• _GOAL OF THE EXERCISE_
Two lines in the data below mark the range: the one with "Arbeitszeitmodellen und der Abbildung von" and the one with "Verwaltungsleben beseitigen.". Return both, along with every line between them, exactly.
#### DATA FOR THIS EXERCISE ####
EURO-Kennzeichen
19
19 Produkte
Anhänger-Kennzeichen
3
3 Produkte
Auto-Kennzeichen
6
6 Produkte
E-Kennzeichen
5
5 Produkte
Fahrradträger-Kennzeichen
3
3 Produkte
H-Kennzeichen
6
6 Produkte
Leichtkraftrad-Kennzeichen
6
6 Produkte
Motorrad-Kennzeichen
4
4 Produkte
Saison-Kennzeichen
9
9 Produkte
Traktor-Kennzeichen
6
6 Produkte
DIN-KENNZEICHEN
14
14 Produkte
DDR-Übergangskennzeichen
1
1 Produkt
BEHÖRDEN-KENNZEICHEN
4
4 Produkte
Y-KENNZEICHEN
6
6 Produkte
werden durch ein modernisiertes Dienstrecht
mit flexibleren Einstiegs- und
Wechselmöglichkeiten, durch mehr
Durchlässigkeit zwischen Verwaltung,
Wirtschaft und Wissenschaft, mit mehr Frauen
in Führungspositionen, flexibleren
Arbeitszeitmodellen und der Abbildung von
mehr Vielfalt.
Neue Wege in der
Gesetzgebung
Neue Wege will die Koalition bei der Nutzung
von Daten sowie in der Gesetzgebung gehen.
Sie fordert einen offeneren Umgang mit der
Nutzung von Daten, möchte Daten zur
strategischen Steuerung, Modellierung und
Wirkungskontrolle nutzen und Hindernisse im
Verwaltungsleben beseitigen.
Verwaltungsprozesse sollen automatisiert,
####
#### DATA FOR THIS EXERCISE ####
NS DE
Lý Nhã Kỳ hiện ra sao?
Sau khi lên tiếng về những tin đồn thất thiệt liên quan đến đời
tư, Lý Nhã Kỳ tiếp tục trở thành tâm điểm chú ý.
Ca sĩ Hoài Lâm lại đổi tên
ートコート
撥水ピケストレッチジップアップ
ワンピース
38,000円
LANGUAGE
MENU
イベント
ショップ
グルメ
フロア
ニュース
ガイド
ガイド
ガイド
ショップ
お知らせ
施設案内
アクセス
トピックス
####
#### DATA FOR THIS EXERCISE ####
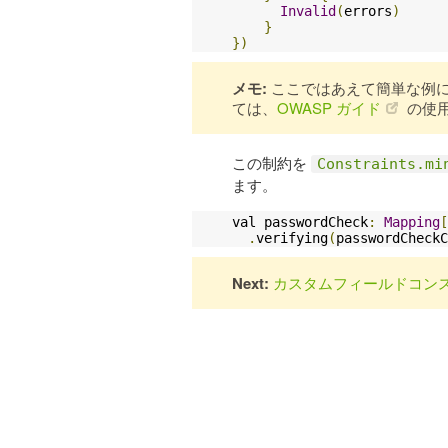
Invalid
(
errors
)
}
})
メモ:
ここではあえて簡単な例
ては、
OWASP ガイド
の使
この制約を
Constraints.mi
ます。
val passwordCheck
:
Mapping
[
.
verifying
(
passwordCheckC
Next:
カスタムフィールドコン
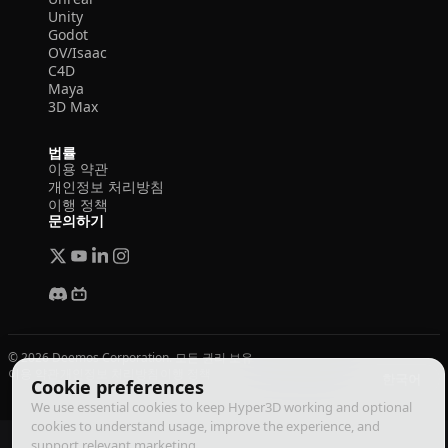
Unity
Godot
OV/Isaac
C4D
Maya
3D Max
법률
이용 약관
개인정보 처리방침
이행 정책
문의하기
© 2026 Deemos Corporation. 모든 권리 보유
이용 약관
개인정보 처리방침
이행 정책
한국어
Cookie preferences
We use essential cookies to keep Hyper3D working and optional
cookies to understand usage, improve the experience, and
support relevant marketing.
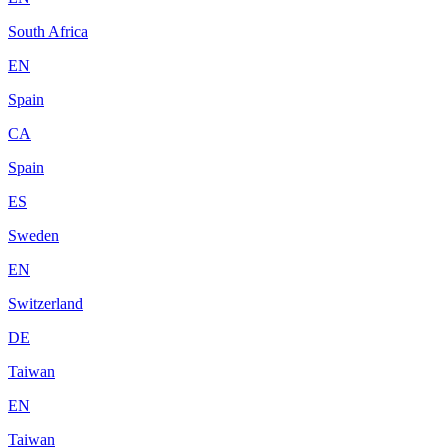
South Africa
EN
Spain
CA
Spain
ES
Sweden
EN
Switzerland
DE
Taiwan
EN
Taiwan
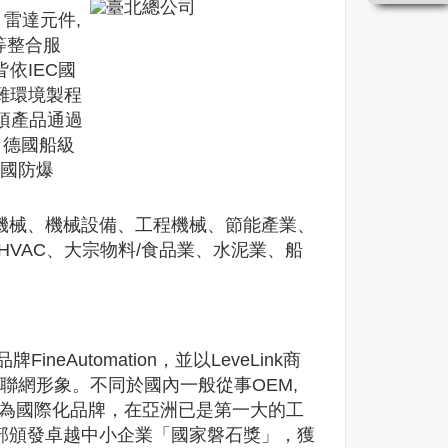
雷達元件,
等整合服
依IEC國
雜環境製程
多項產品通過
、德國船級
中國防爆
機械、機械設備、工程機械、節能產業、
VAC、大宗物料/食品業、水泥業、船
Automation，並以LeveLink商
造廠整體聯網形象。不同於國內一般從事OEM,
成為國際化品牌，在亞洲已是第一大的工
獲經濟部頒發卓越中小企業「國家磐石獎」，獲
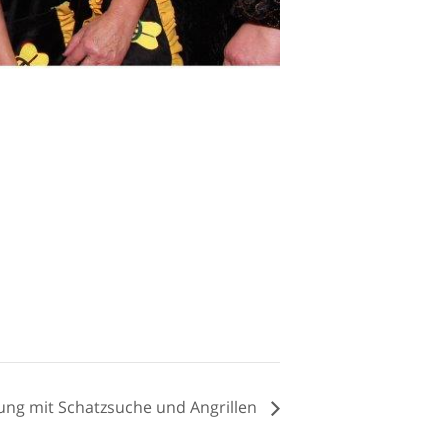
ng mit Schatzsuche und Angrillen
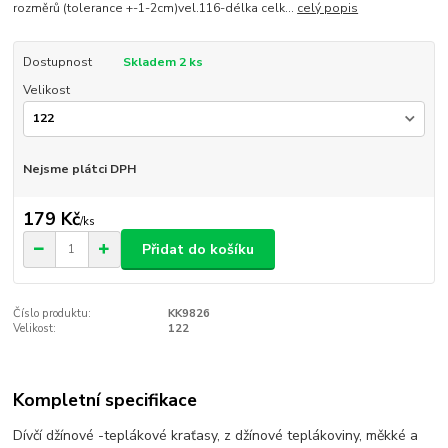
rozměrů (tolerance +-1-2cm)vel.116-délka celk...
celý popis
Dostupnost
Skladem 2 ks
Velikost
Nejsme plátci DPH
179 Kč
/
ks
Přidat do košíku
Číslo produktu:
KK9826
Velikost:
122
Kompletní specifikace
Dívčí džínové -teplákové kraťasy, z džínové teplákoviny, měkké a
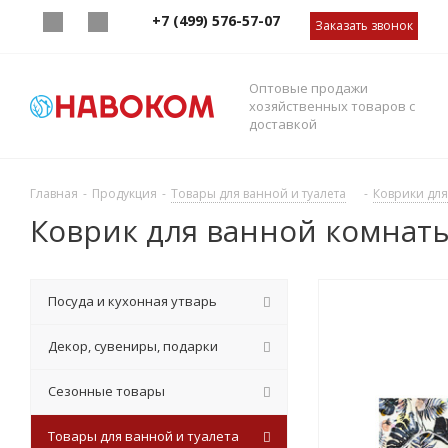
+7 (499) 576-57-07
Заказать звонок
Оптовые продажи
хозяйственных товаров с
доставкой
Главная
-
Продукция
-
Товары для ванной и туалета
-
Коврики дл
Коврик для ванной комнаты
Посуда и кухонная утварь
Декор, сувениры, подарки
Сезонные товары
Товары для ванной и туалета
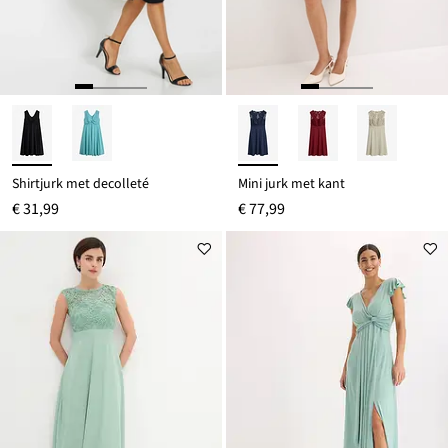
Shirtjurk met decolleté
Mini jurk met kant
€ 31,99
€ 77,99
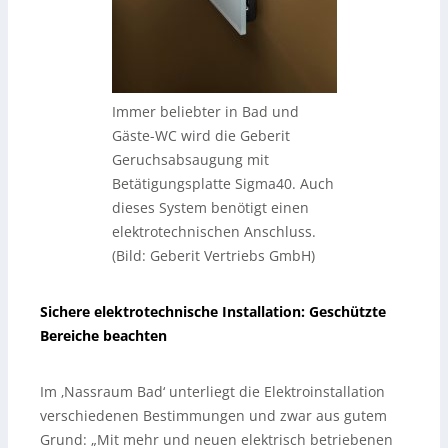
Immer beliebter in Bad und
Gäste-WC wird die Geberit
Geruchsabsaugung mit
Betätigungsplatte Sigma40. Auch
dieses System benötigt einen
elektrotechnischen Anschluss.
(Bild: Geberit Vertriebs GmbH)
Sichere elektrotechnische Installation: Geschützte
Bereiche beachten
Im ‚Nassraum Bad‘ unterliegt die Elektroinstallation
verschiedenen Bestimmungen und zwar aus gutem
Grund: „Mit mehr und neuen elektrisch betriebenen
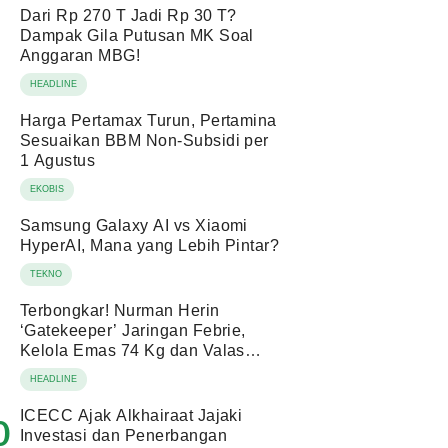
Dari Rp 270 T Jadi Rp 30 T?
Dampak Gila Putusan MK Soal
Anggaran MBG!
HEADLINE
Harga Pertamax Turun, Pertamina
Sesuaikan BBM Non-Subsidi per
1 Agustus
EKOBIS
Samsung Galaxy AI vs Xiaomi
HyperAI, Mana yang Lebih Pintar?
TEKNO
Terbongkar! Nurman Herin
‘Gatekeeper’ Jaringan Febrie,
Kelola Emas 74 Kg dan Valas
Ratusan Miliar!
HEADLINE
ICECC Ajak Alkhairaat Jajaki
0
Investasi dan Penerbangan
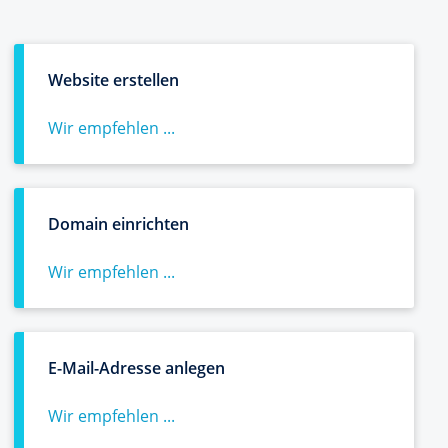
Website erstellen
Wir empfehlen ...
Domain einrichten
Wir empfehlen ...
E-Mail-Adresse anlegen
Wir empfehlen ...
####
• _COMPLETED TASK_
Arbeitszeitmodellen und der Abbildung von
mehr Vielfalt.
Neue Wege in der
Gesetzgebung
Neue Wege will die Koalition bei der Nutzung
von Daten sowie in der Gesetzgebung gehen.
Sie fordert einen offeneren Umgang mit der
Nutzung von Daten, möchte Daten zur
strategischen Steuerung, Modellierung und
Wirkungskontrolle nutzen und Hindernisse im
Verwaltungsleben beseitigen.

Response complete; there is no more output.